§ DATA TO PROCESS:
......

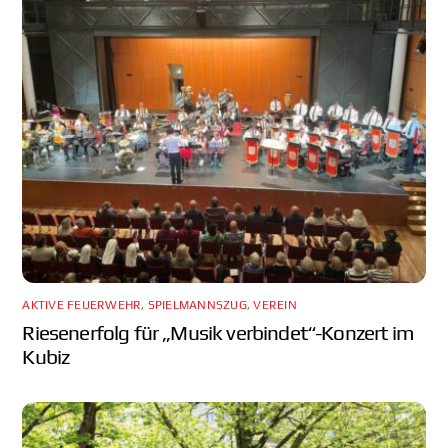
AKTIVE FEUERWEHR
,
SPIELMANNSZUG
,
VEREIN
Riesenerfolg für „Musik verbindet“-Konzert im
Kubiz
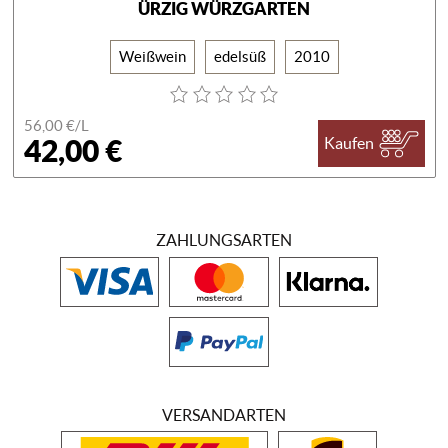
ÜRZIG WÜRZGARTEN
Weißwein
edelsüß
2010
56,00 €/
L
42,00 €
Kaufen
ZAHLUNGSARTEN
VERSANDARTEN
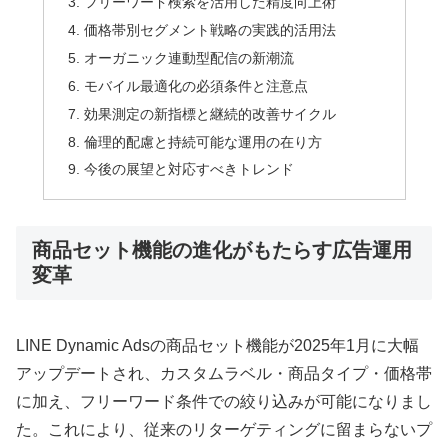
フリーワード検索を活用した精度向上術
価格帯別セグメント戦略の実践的活用法
オーガニック連動型配信の新潮流
モバイル最適化の必須条件と注意点
効果測定の新指標と継続的改善サイクル
倫理的配慮と持続可能な運用の在り方
今後の展望と対応すべきトレンド
商品セット機能の進化がもたらす広告運用
変革
LINE Dynamic Adsの商品セット機能が2025年1月に大幅
アップデートされ、カスタムラベル・商品タイプ・価格帯
に加え、フリーワード条件での絞り込みが可能になりまし
た。これにより、従来のリターゲティングに留まらないプ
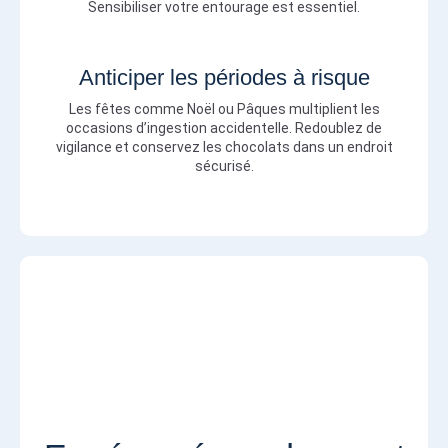
Sensibiliser votre entourage est essentiel.
Anticiper les périodes à risque
Les fêtes comme Noël ou Pâques multiplient les
occasions d’ingestion accidentelle. Redoublez de
vigilance et conservez les chocolats dans un endroit
sécurisé.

......

§ PROBLEM DESCRIPTION:
For the material above, give every line again exactly and leave out the pictures.

§ ANSWER TO THIS PROBLEM:
AKTIVE FEUERWEHR
,
SPIELMANNSZUG
,
VEREIN
Riesenerfolg für „Musik verbindet“-Konzert im
Kubiz
ÜRZIG WÜRZGARTEN
Weißwein
edelsüß
2010
56,00 €/
L
42,00 €
Kaufen
ZAHLUNGSARTEN
VERSANDARTEN
フリーワード検索を活用した精度向上術
価格帯別セグメント戦略の実践的活用法
オーガニック連動型配信の新潮流
モバイル最適化の必須条件と注意点
効果測定の新指標と継続的改善サイクル
倫理的配慮と持続可能な運用の在り方
今後の展望と対応すべきトレンド
商品セット機能の進化がもたらす広告運用
変革
LINE Dynamic Adsの商品セット機能が2025年1月に大幅
アップデートされ、カスタムラベル・商品タイプ・価格帯
に加え、フリーワード条件での絞り込みが可能になりまし
た。これにより、従来のリターゲティングに留まらないプ
Sensibiliser votre entourage est essentiel.
Anticiper les périodes à risque
Les fêtes comme Noël ou Pâques multiplient les
occasions d’ingestion accidentelle. Redoublez de
vigilance et conservez les chocolats dans un endroit
sécurisé.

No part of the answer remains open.